S’il vous plaît, dans la communication de la foi, ne tombez pas dans la tentation de renverser l’ordre avec lequel l’Église a toujours annoncé et présenté le kérygme , et qui se reflète également dans la structure du Catéchisme lui-même. Par exemple, nous ne pouvons pas mettre la loi, même la loi morale, avant la proclamation tangible de l’amour et de la miséricorde de Dieu. Nous ne pouvons pas oublier les paroles de Jésus : je ne suis pas venu condamner, mais pardonner ... (cf. Jean 3.17 et 12.47). De la même manière, on ne peut pas prétendre imposer une vérité de foi en dehors de l’appel à la liberté que cela implique. Ceux qui font l’expérience de la rencontre avec le Seigneur se retrouvent toujours comme la Samaritaine qui a le désir de boire de l’eau qui ne s’épuise pas, tout en allant immédiatement chez les villageois pour les faire venir à Jésus (cf. Jean 26). Il est donc nécessaire que le catéchiste comprenne le grand défi qui se pose quant à la manière d’éduquer à la foi, en premier lieu à ceux qui ont une identité chrétienne faible et, pour cette raison, ont besoin de proximité, accueil, patience et vraie amitié. C’est seulement ainsi que la catéchèse devient promotion de la vie chrétienne, soutien à la formation globale des croyants et incitation à devenir des disciples missionnaires.

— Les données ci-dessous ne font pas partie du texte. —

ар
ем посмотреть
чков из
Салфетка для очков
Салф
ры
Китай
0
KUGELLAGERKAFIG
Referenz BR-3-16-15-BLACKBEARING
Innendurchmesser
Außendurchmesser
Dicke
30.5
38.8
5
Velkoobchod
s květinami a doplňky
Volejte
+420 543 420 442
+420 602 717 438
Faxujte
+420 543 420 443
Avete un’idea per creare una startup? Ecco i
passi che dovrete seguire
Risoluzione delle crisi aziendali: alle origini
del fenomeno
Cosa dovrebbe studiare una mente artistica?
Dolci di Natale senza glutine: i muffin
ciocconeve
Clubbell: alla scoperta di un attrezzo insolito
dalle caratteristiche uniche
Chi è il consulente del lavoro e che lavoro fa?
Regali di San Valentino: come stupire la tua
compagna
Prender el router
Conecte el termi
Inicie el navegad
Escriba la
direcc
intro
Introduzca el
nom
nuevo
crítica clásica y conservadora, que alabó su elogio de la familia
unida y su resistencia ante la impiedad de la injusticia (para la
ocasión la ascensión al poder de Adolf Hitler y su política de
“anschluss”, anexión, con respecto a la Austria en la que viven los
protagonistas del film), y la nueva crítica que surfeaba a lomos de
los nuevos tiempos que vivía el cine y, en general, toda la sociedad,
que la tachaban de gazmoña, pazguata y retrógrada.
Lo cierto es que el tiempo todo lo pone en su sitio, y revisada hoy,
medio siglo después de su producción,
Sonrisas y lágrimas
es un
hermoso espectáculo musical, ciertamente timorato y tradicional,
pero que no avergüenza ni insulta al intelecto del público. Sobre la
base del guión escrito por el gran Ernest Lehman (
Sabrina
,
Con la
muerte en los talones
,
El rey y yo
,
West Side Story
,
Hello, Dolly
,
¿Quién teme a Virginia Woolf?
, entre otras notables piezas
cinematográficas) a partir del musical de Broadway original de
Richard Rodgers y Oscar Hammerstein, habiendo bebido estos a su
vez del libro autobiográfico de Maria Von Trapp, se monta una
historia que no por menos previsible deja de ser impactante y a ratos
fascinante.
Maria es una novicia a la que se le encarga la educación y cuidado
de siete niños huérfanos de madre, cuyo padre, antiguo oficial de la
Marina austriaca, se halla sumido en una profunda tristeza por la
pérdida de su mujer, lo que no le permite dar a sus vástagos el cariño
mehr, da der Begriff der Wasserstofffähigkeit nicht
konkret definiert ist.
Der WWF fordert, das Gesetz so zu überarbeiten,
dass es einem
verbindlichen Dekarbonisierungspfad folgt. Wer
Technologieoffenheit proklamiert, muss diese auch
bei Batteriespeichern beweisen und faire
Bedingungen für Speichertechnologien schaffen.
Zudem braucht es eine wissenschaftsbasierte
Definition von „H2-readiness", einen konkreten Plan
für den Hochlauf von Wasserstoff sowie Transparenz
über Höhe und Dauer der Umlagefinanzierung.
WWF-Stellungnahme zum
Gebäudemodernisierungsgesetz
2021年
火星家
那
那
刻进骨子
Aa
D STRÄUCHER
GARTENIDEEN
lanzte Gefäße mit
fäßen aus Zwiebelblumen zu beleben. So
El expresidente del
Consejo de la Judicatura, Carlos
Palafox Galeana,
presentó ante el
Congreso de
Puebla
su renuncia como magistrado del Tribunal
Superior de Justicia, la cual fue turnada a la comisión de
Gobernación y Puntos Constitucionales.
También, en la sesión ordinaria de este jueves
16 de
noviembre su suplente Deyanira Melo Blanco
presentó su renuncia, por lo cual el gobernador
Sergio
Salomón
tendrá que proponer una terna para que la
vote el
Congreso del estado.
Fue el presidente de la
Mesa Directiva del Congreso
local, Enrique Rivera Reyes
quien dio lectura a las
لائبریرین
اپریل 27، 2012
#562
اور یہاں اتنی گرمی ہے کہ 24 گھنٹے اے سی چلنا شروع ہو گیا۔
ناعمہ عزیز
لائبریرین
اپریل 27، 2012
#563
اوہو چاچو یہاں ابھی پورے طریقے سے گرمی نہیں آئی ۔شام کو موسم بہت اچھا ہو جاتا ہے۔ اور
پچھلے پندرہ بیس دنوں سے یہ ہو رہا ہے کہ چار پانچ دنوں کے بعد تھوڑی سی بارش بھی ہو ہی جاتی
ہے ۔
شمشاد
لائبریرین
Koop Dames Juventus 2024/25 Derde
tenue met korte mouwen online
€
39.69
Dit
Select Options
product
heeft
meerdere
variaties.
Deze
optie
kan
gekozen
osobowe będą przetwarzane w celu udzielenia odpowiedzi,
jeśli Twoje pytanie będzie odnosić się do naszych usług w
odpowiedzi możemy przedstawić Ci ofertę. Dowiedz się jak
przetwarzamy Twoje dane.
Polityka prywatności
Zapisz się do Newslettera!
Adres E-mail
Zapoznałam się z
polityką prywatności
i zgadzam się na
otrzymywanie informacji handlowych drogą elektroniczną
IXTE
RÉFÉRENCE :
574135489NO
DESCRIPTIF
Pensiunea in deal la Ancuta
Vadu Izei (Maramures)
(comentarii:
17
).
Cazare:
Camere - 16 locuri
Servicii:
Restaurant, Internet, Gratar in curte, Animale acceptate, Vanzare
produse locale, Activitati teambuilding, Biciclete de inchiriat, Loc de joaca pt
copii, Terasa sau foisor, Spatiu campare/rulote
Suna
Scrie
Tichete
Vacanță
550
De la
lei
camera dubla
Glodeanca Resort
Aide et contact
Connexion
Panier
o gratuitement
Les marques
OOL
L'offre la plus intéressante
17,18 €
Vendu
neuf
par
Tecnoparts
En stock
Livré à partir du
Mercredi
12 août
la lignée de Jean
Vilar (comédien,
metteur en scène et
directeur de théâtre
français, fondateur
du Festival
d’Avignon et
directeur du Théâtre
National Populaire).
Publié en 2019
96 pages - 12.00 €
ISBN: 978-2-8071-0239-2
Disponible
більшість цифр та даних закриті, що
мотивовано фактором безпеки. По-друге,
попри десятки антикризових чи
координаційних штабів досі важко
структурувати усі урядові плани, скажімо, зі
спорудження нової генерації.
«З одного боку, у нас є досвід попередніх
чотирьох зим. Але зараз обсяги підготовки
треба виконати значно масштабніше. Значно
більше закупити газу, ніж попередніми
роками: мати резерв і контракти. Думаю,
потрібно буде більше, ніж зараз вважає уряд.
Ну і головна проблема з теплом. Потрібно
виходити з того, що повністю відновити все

Une catéchèse qui se veut féconde et en harmonie avec l’ensemble de la vie chrétienne trouve son âme dans la liturgie et les sacrements. L’initiation chrétienne exige que dans nos communautés un chemin catéchétique soit de plus en plus activé, ce qui nous aide à faire l’expérience de la rencontre avec le Seigneur, de la croissance de ses connaissances et de l’amour du disciple. La mystagogie offre des opportunités très significatives pour mener ce voyage avec courage et décision, en encourageant la sortie d’une phase stérile de la catéchèse, qui retient souvent nos jeunes avant tout, car ils ne redécouvrent pas la fraîcheur de la proposition chrétienne ni son incidence dans leur vie. Le mystère célébré par l’Église trouve son expression la plus belle et la plus cohérente dans la liturgie. N’oublions pas de faire saisir la contemporanéité du Christ à notre catéchèse . En effet, dans la vie sacramentelle qui trouve son apogée dans la sainte Eucharistie, le Christ devient contemporain de son église : il l’accompagne dans les événements de son histoire et ne quitte jamais son épouse. C’est lui qui se rapproche de ceux qui le reçoivent dans son corps et dans son sang et les fait instruments de pardon, témoins de la charité avec ceux qui souffrent, et participants actifs à la solidarité entre les hommes et les peuples. Comme il serait utile à l’Eglise si nos catéchèses étaient fondées sur l’expérience de la présence du Christ qui agit et opère notre salut, nous permettant de faire désormais l’expérience de la beauté de la vie de communion avec le mystère de Dieu Père, Fils et Saint Esprit !

Je souhaite que vous viviez ces journées avec intensité, pour ensuite apporter à vos communautés la richesse de ce que vous avez vécu lors de cette réunion internationale. Je vous accompagne de ma bénédiction et n’oubliez pas de prier pour moi.